Everybody shines in Boogie Nights, PTA’s portrait of the LA porn scene in the 70s. It was a film that 'made' so many actors who’d worked steadily in Hollywood for years but never cracked it – Mark Wahlberg, Julianne Moore, Don Cheadle, Phillip Seymour Hoffman, Heather Graham - despite them mostly having brief roles. Back in 1997, crazy to think it, but hardly anyone knew any of those names – if they made this film today the budget would have to be huge because they’ve all become stars. Phillip Seymour Hoffman as the creepy, sad closet gay 'Scotty', a boom mic operator and lighting technician for porn films, has a great role in this film that moves through all facets of human emotion he’s rejected by porn star Dirk Diggler (Mark Wahlberg).
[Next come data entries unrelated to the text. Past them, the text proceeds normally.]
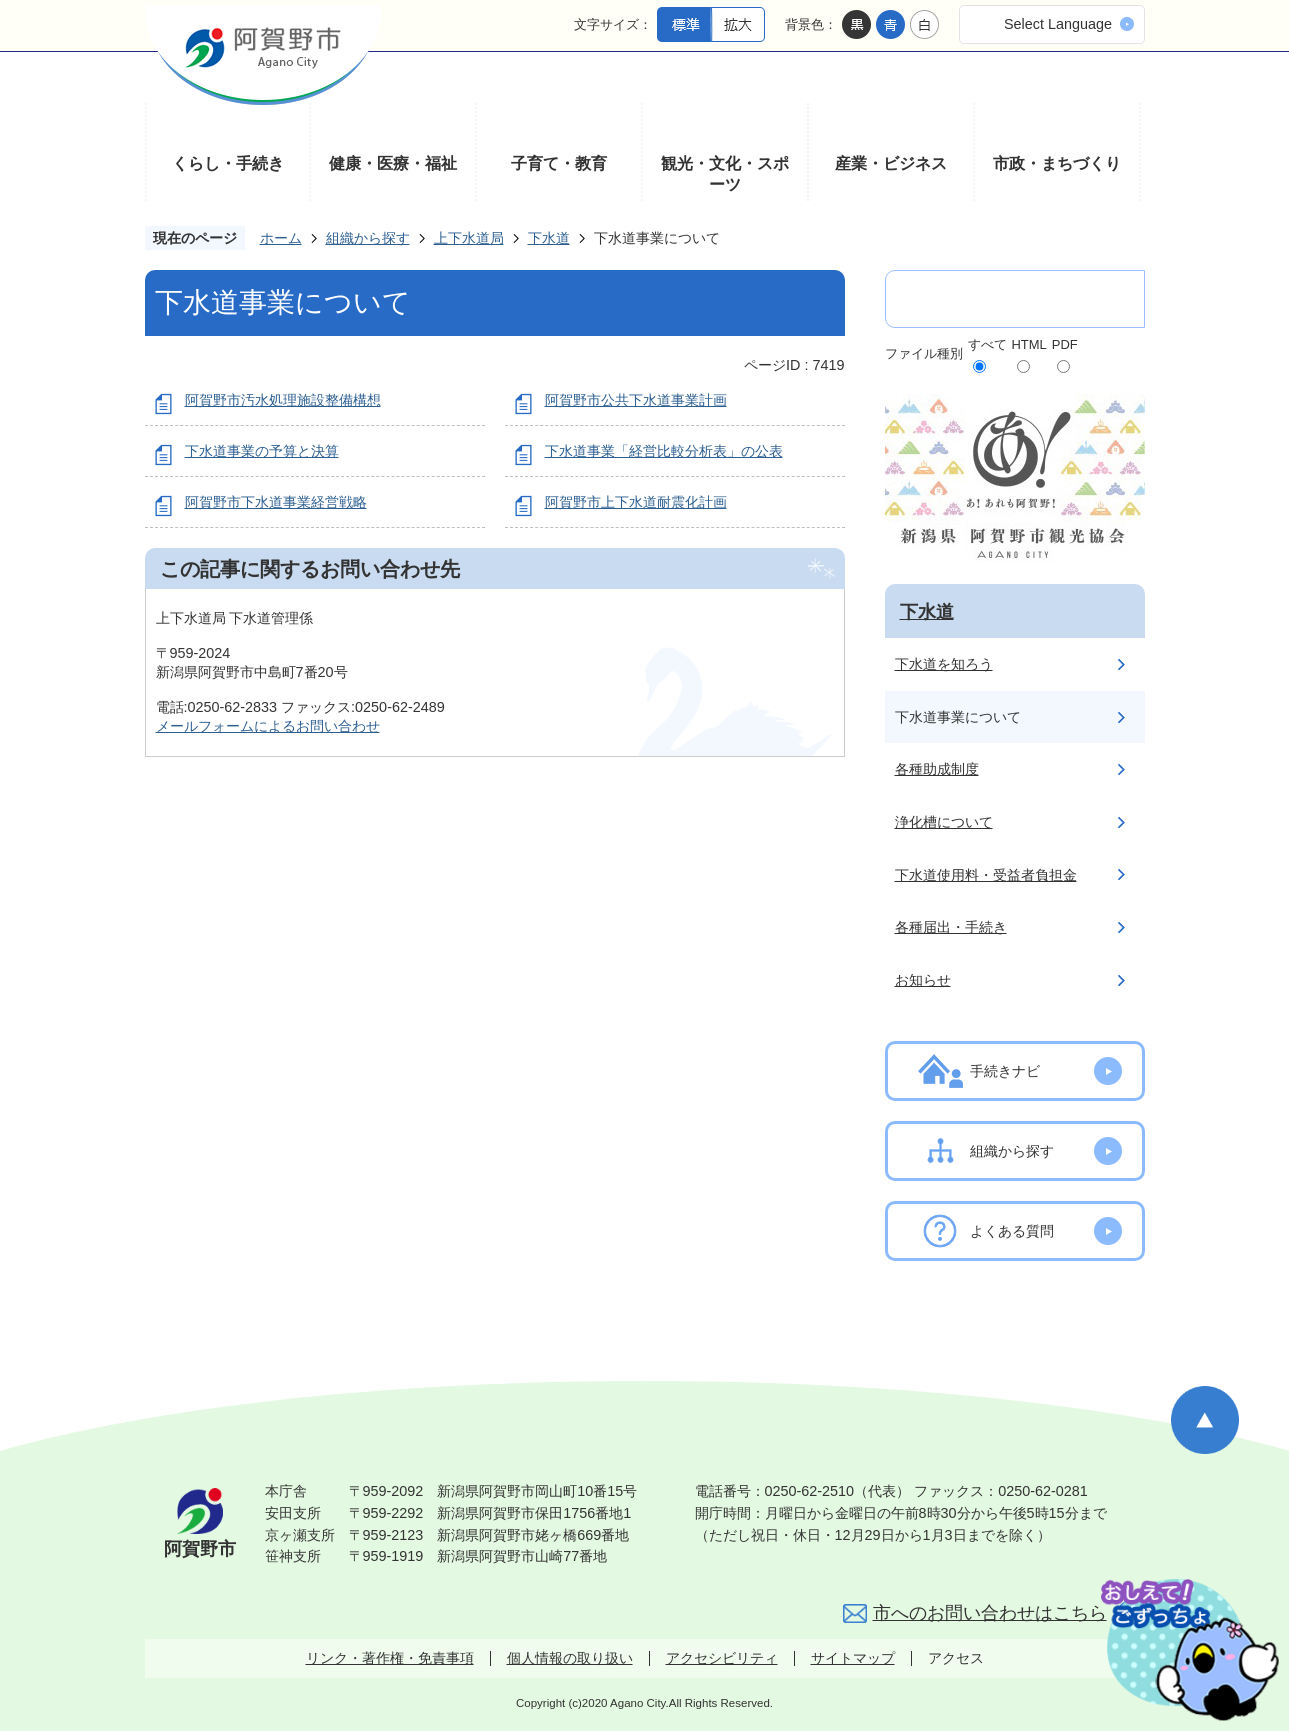  I want to click on 市政・まちづくり, so click(1057, 163).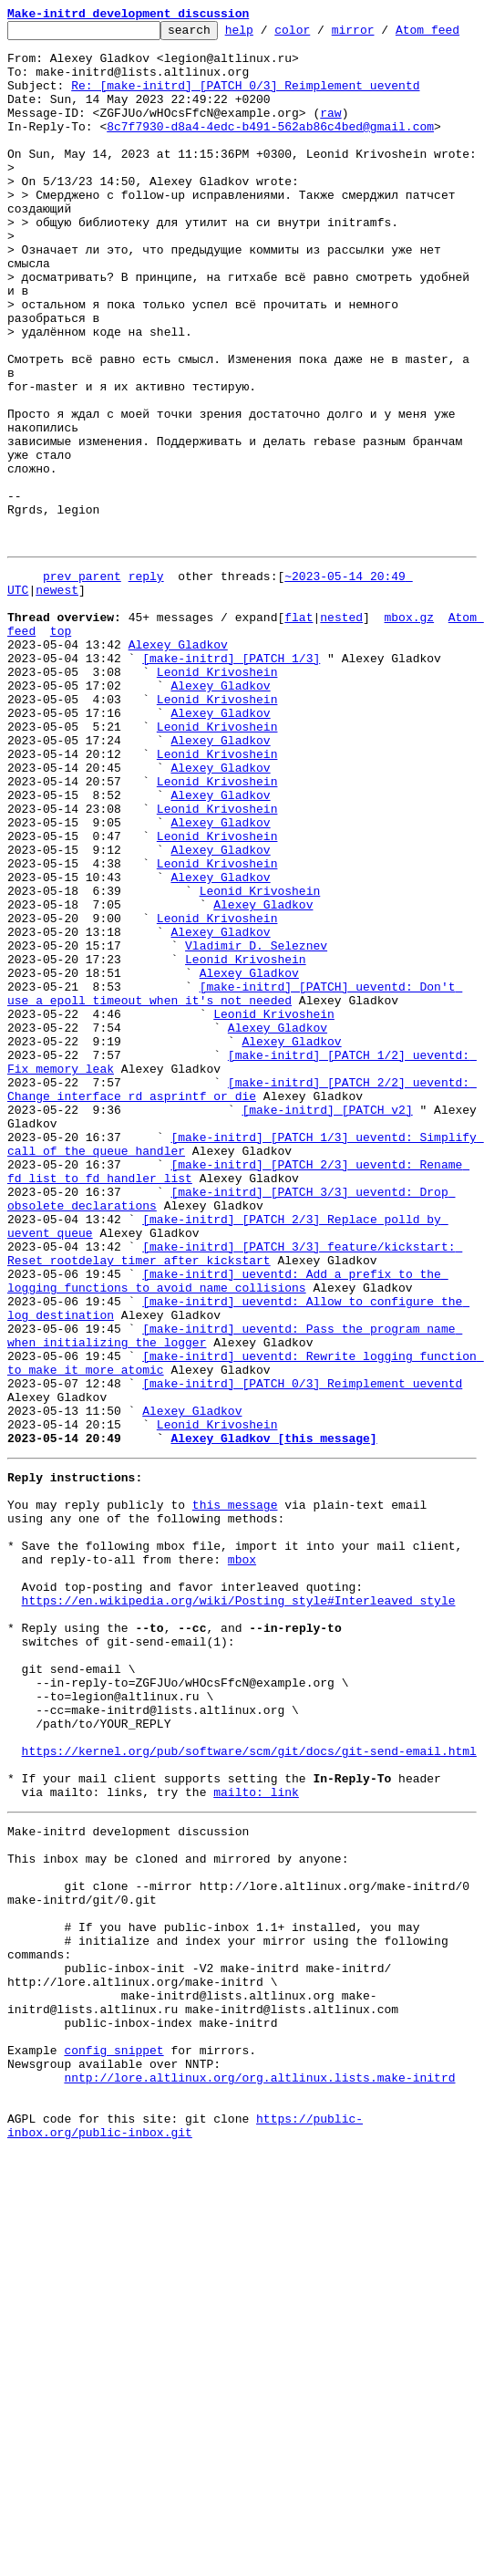 The height and width of the screenshot is (2576, 484). Describe the element at coordinates (249, 2103) in the screenshot. I see `https://kernel.org/pub/software/scm/git/docs/git-send-email.html` at that location.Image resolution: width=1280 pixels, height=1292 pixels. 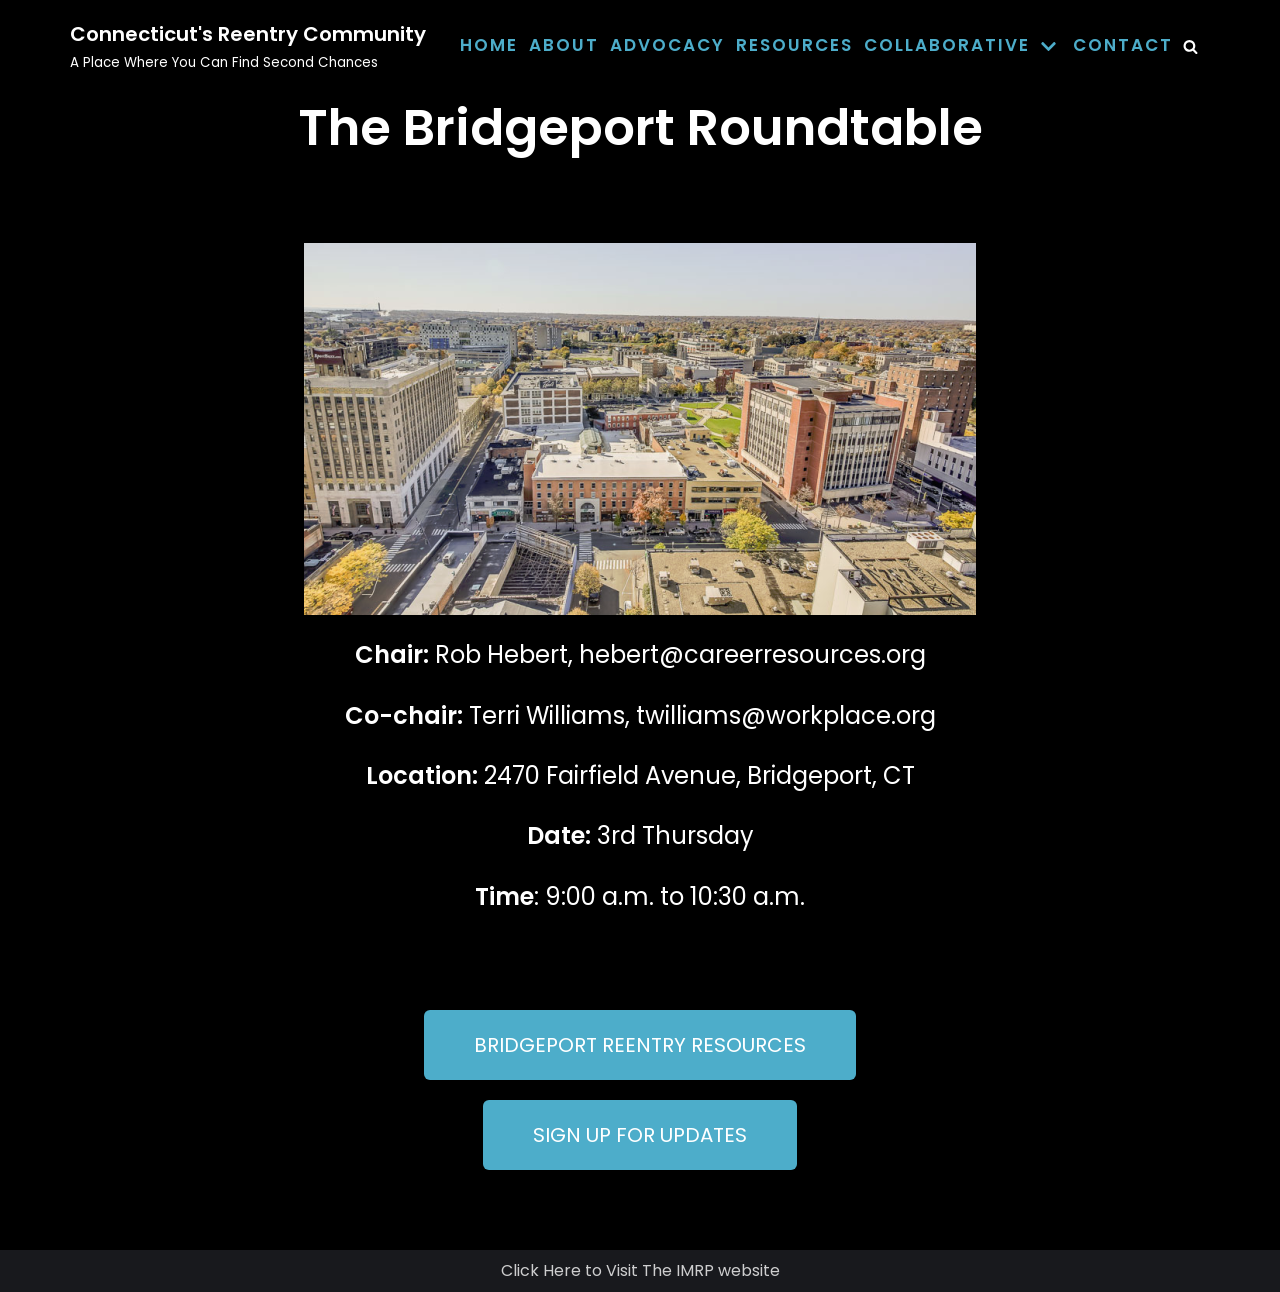 I want to click on hebert@careerresources.org, so click(x=752, y=654).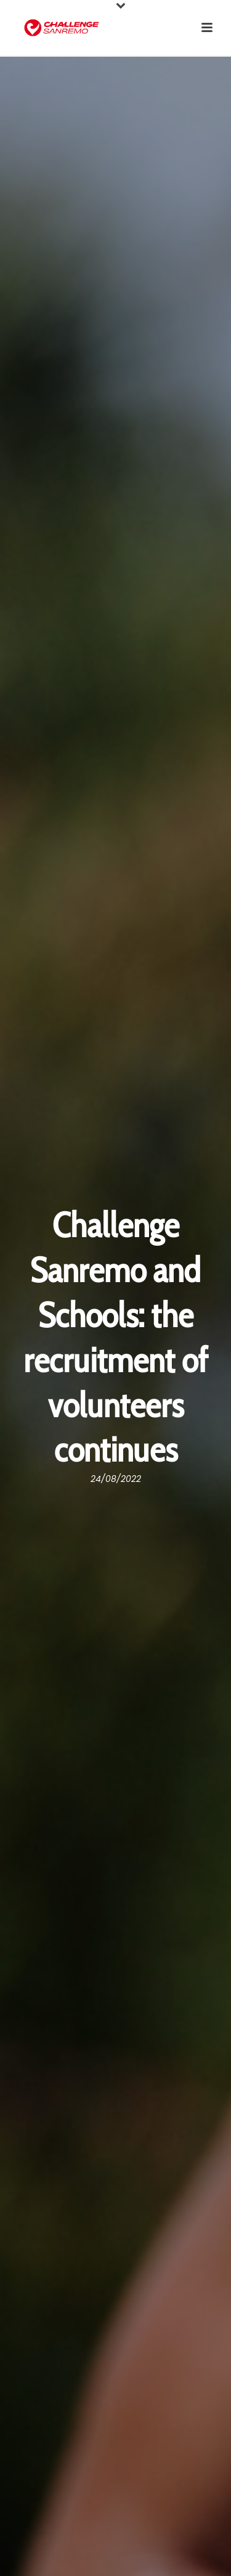 This screenshot has width=231, height=2576. What do you see at coordinates (116, 1479) in the screenshot?
I see `24/08/2022` at bounding box center [116, 1479]. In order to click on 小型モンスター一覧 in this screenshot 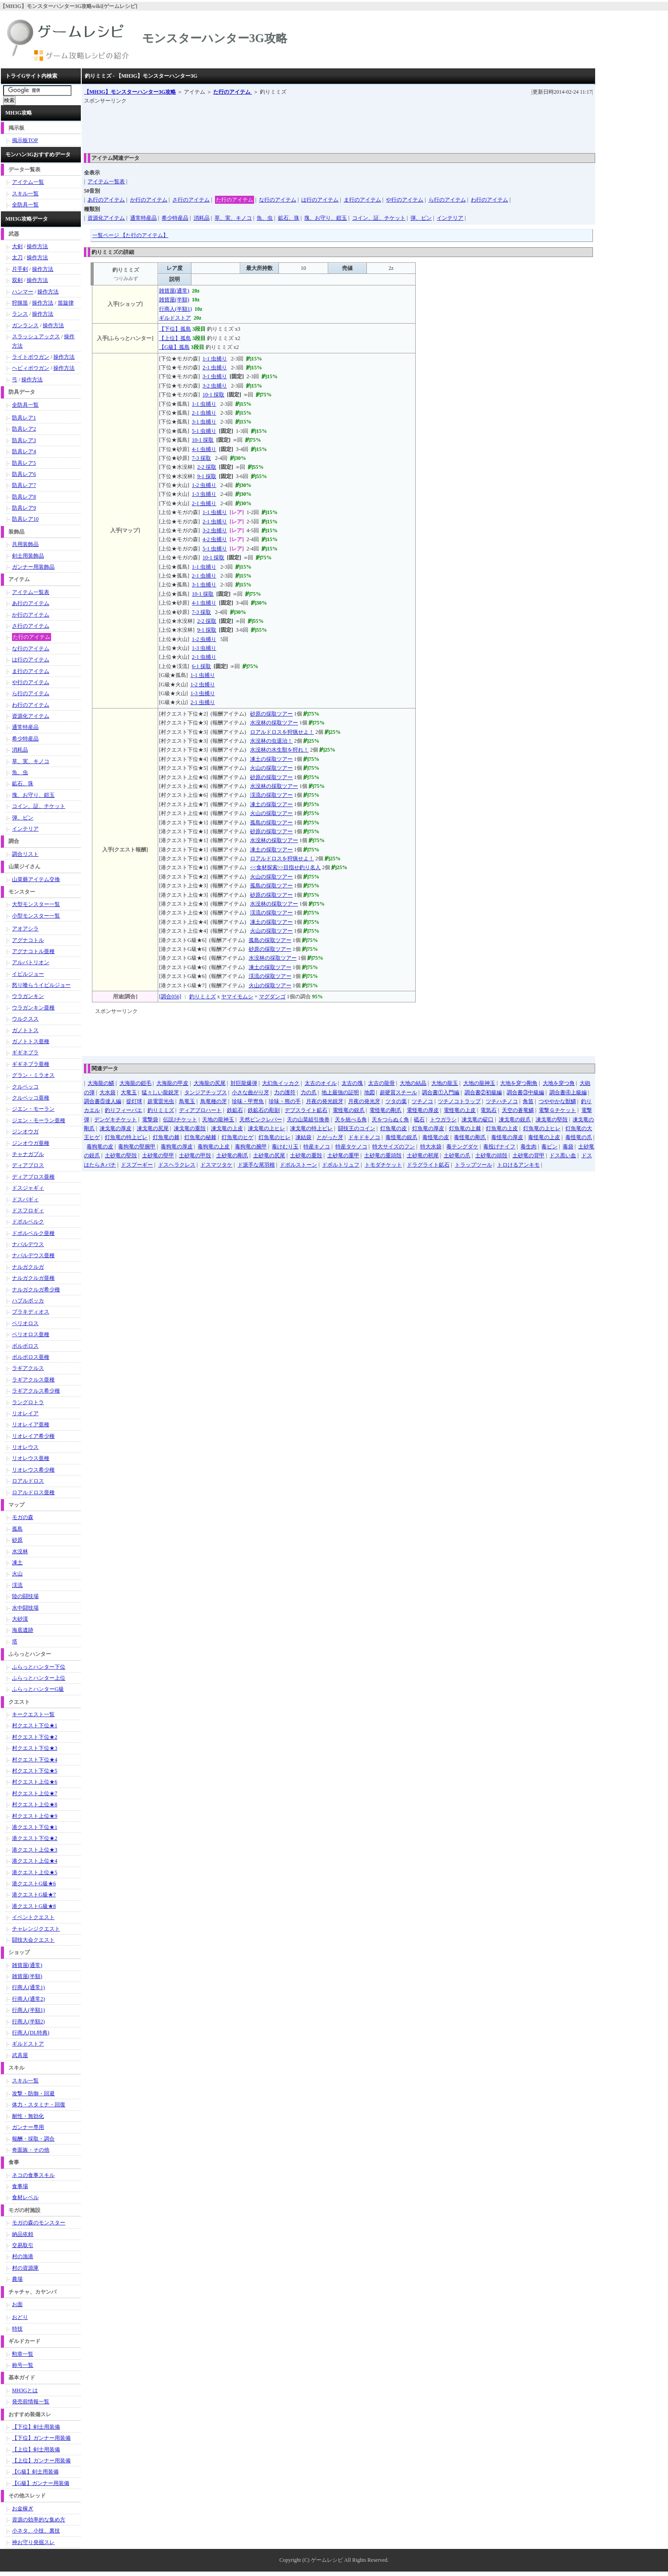, I will do `click(36, 916)`.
JOAQUIN PHOENIX AS FREDDIE QUELL IN THE MASTER
Prior to his standout turn in Spike Jonze’s Her, this film was how Joaquin Phoenix won back those that he alienated after turning to a rap career, and faking a documentary in the self-absorbed project I’m Still Here in 2010. Phoenix’s role in The Master as troubled WW2 veteran, alcoholic and society loner Freddie saw him more than hold his ground against Phillip Seymour Hoffman as the smooth-talking cult leader Lancaster Dodd (a character loosely based on L. Ron Hubbard, the founder of Scientology). Phoenix conveys absolute pure dread just through his eyes alone, and, while maybe not reaching the heights of Daniel Day Lewis in PTA’s There Will Be Blood, he gives us a similar compelling case study of a man’s psychological unravelling. The scene where Freddie gets 'processed' by Dodd is just... hypnotic.
PHILLIP SEYMOUR HOFFMAN AS ‘YOUNG CRAPS PLAYER’ IN HARD EIGHT
Hey Big Time…I’ll buy you a drink!
Las Vegas heist film Hard Eight (1996) was PTA’s first ever movie, before he broke through with Boogie Nights: in it he showed off his skill for getting together fine acting ensembles, as well as his chomps as a writer / director double threat. Hoffman was later to become PTA’s go-to-guy, and perform one of the best roles of his career in PTA’s The Master – many say a PTA film isn’t a PTA film without Hoffman – the start of all that was his small cameo in this film.